▶ **Page-level text extractions**:
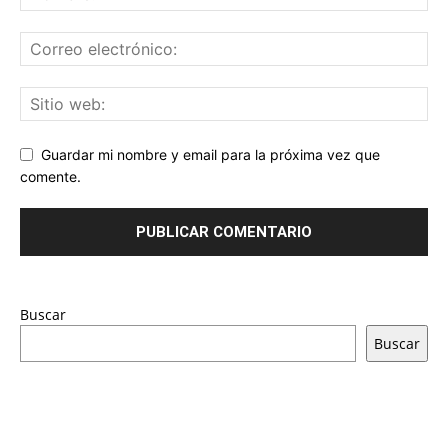
Guardar mi nombre y email para la próxima vez que
comente.
Buscar
Buscar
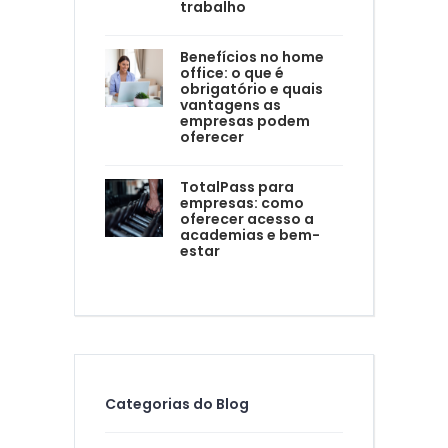
trabalho
Benefícios no home
office: o que é
obrigatório e quais
vantagens as
empresas podem
oferecer
TotalPass para
empresas: como
oferecer acesso a
academias e bem-
estar
Categorias do Blog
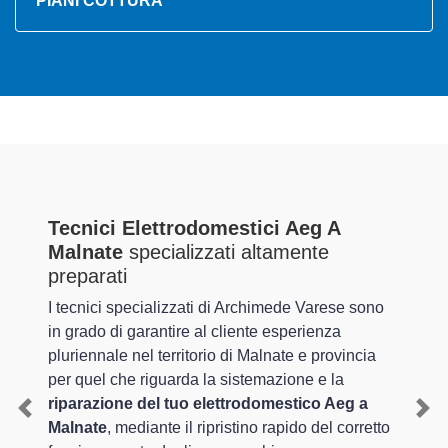
PIANI COTTURA
Tecnici Elettrodomestici Aeg A
Malnate
specializzati altamente
preparati
I tecnici specializzati di Archimede Varese sono
in grado di garantire al cliente esperienza
pluriennale nel territorio di Malnate e provincia
per quel che riguarda la sistemazione e la
riparazione del tuo elettrodomestico Aeg a
Previous
Nex
Malnate
, mediante il ripristino rapido del corretto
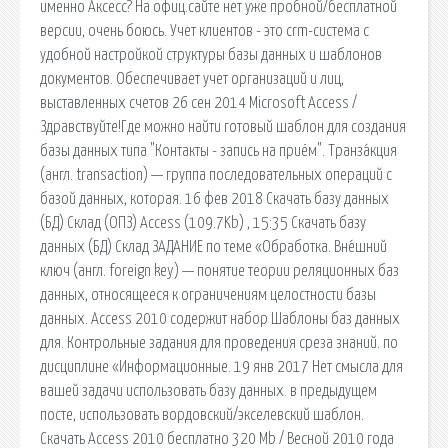
именно Аксесс? На офиц.сайте нет уже пробной/бесплатной
версии, очень боюсь. Учет клиентов - это crm-система с
удобной настройкой структуры базы данных и шаблонов
документов. Обеспечивает учет организаций и лиц,
выставленных счетов 26 сен 2014 Microsoft Access /
Здравствуйте!Где можно найти готовый шаблон для создания
базы данных типа "Контакты - запись на приём". Транза́кция
(англ. transaction) — группа последовательных операций с
базой данных, которая. 16 фев 2018 Скачать базу данных
(БД) Склад (ОПЗ) Access (109.7Kb) , 15:35 Скачать базу
данных (БД) Склад ЗАДАНИЕ по теме «Обработка. Вне́шний
ключ (англ. foreign key) — понятие теории реляционных баз
данных, относящееся к ограничениям целостности базы
данных. Access 2010 содержит набор Шаблоны баз данных
для. Контрольные задания для проведения среза знаний. по
дисциплине «Информационные. 19 янв 2017 Нет смысла для
вашей задачи использовать базу данных. в предыдущем
посте, использовать вордовский/экселевский шаблон.
Скачать Access 2010 бесплатно 320 Mb / Весной 2010 года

▶ **What this task involves**:
Transcribe exactly and only the lines from the top of the records through the line containing "Categorias do Blog", inclusive, and do not copy the pictures.

▶ **Written response**:
Guardar mi nombre y email para la próxima vez que
comente.
Buscar
Buscar
trabalho
Benefícios no home
office: o que é
obrigatório e quais
vantagens as
empresas podem
oferecer
TotalPass para
empresas: como
oferecer acesso a
academias e bem-
estar
Categorias do Blog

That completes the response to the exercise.